Although they never met, Zhongfeng Mingben had a close affinity with Musō Soseki, via the Japanese students who studied with him.

===Wild fox slobber===
Hakuin's warning against "wild fox slobber" can be traced back to Zhongfeng Mingben. The term "wild fox" points to teachers who lead students astray by giving wrong information. The term wild fox is also the name of the Wild fox koan. Whereas Zhongfeng Mingben warns against the impossible attempt of totally silencing the mind, Hakuin uses the term in a more positive sense, to denote the workings of koans, which "possess the power to cause sudden death in students, raising the great doubt in their minds that will lead them to the 'great death' and the rebirth of satori and enlightenment".

==Criticism==
Zhongfeng Mingben's teachings mark the beginning of a development in Chinese Chan which made it vulnerable in the competition with other teachings:

[T]he tradition came to be increasingly anti-intellectual in orientation and, in the process, reduced its complex heritage to simple formulae for which literal interpretations were thought to be adequate.
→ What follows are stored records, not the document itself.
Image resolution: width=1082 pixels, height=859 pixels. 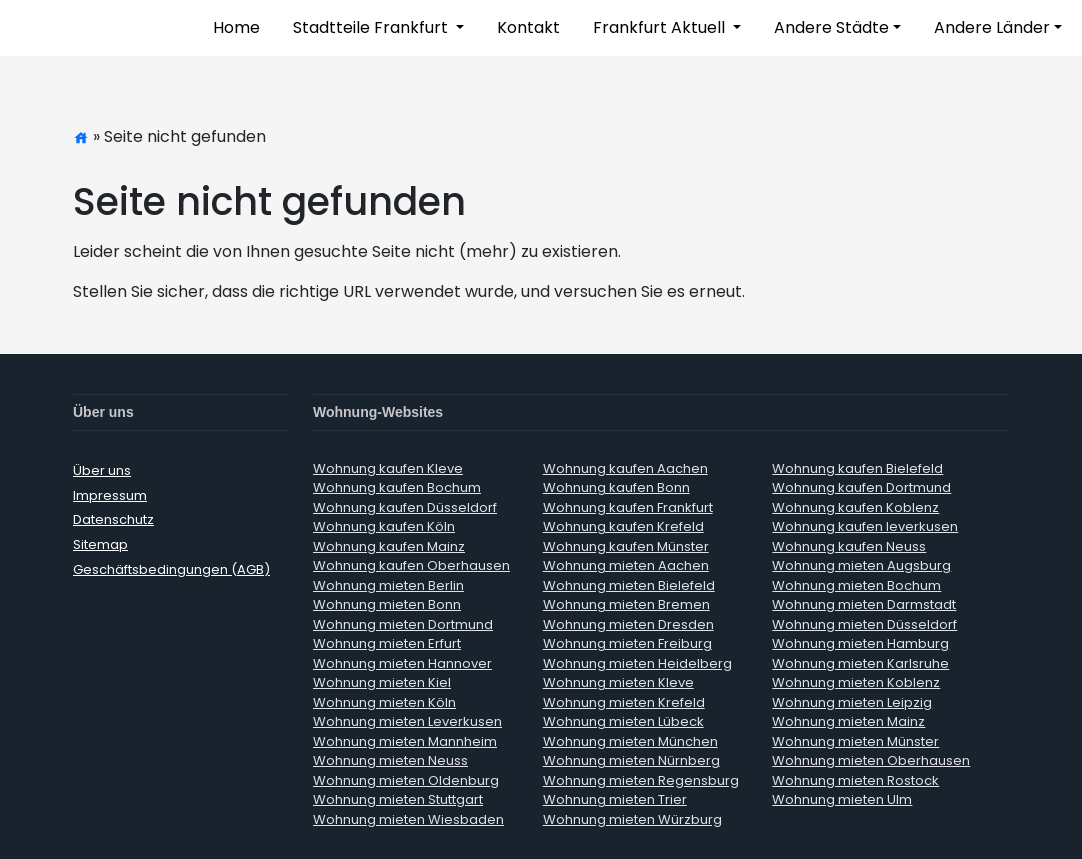 What do you see at coordinates (388, 468) in the screenshot?
I see `Wohnung kaufen Kleve` at bounding box center [388, 468].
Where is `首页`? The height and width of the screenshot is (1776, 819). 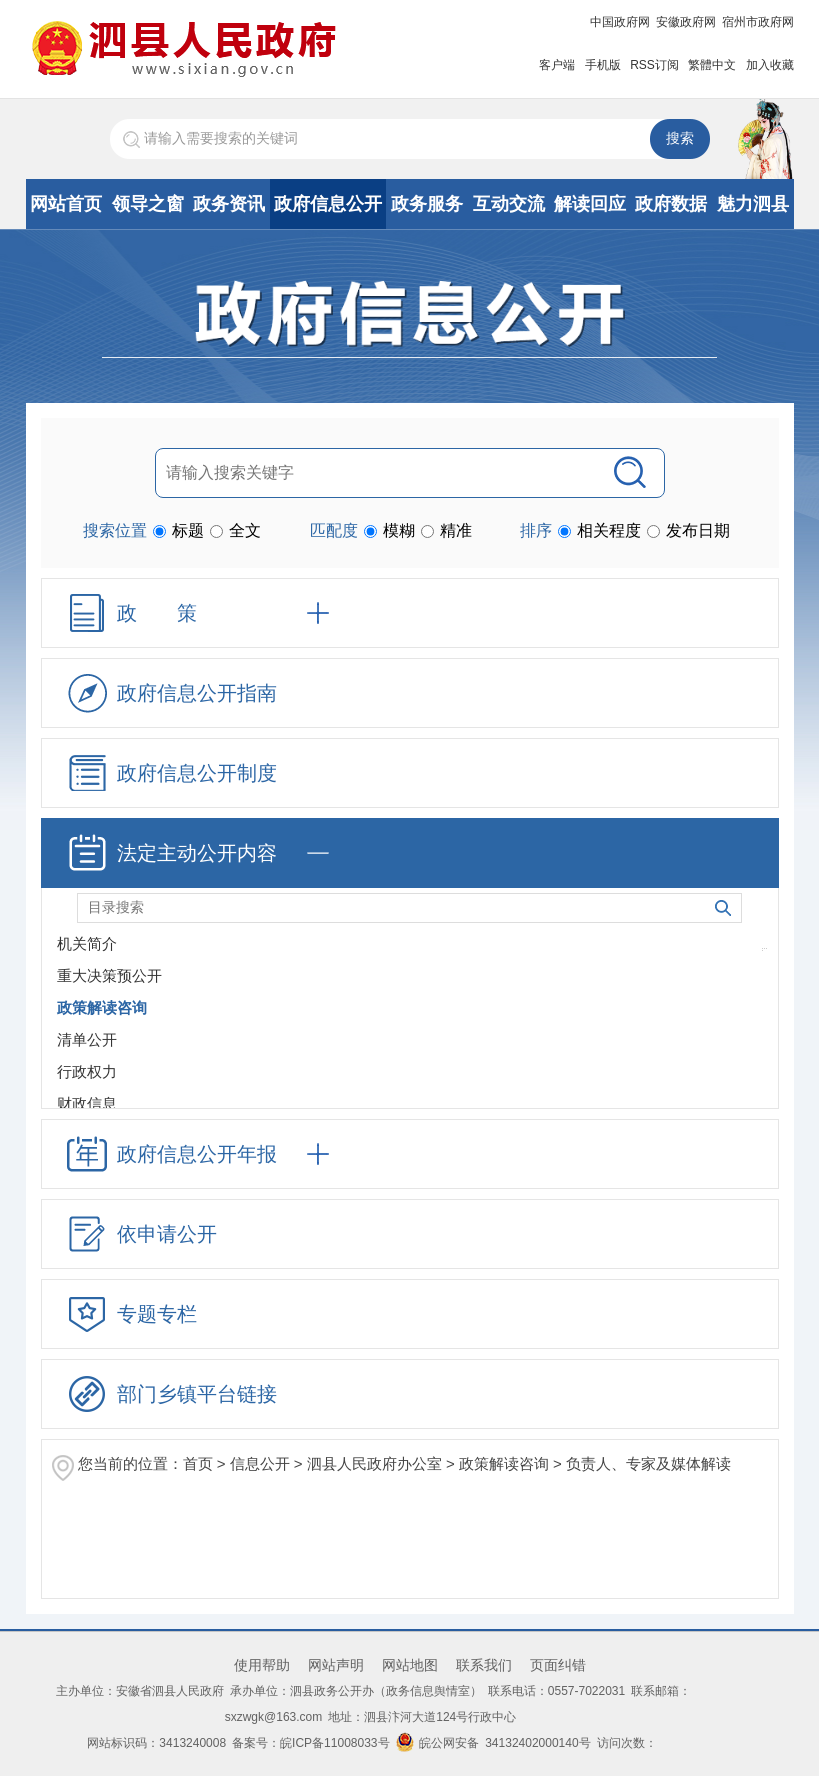 首页 is located at coordinates (198, 1463).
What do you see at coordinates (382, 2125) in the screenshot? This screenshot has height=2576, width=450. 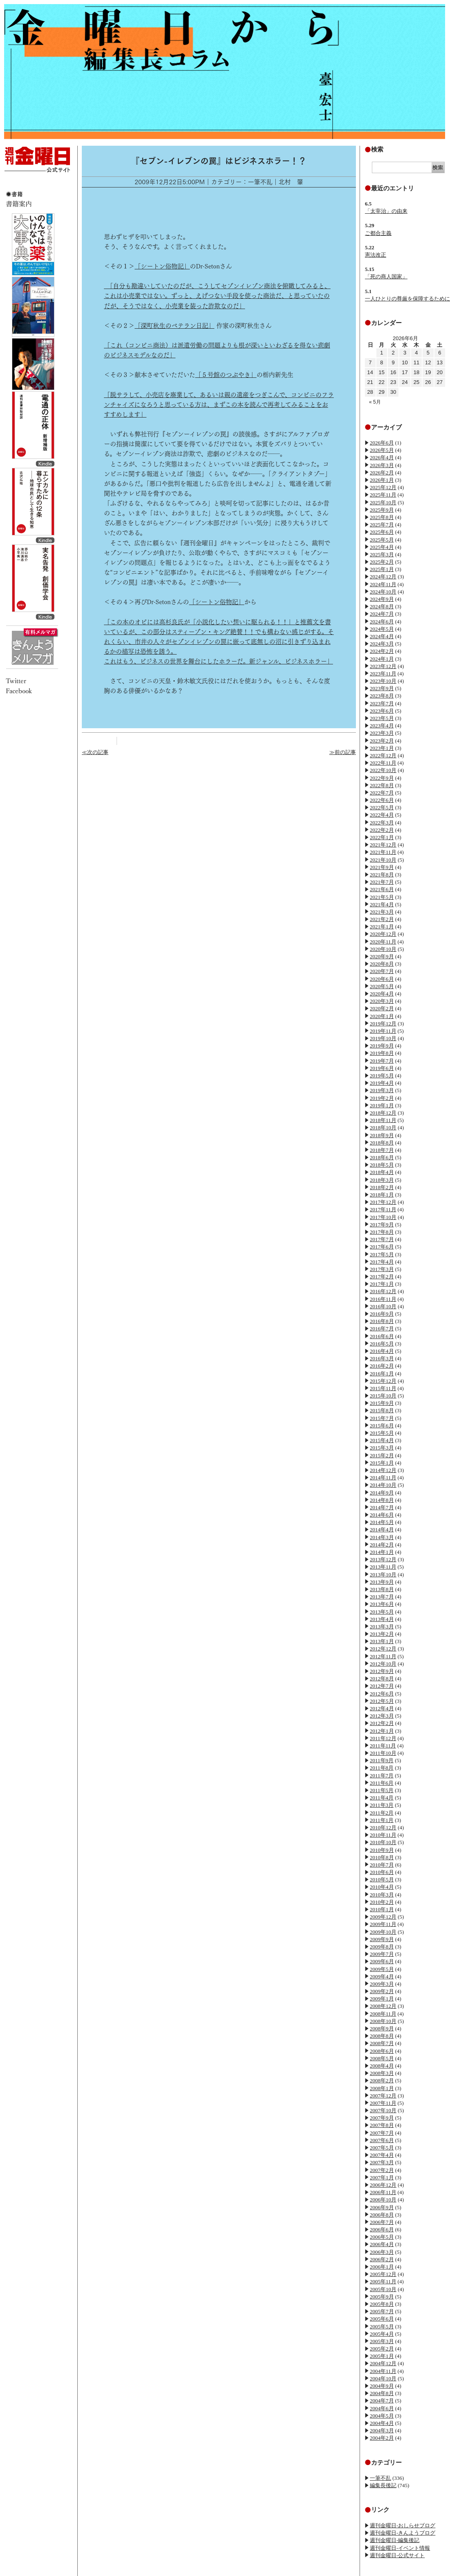 I see `2007年8月` at bounding box center [382, 2125].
This development left Chinese Chan vulnerable for criticisms by neo-Confucianism, which developed after the Song dynasty. Its anti-intellectual rhetoric was no match for the intellectual discourse of the neo-Confucianists.

==Works==
- Huanzhu Jiaxun, "The family instructions of "Illusory Abiding".
- Zhongfeng huai Qingtu shi, "Poem of Zhongfeng's love for the Pure Land".
- Admonition on filiality.
- Sanshi xinian, "Apprehending the thought [of Amithaba Buddha] within the Three Divisions of the Day".
----
- T'ien-mu Chung-feng Ho-shang Kuang-lu, "The Comprehensive Record of Chung-feng"; includes his writings and recorded sayings (goroku) compiled by Po-T'ing T'zu-chi for the last Yuan emperor, Shun-ti and presented in 1334.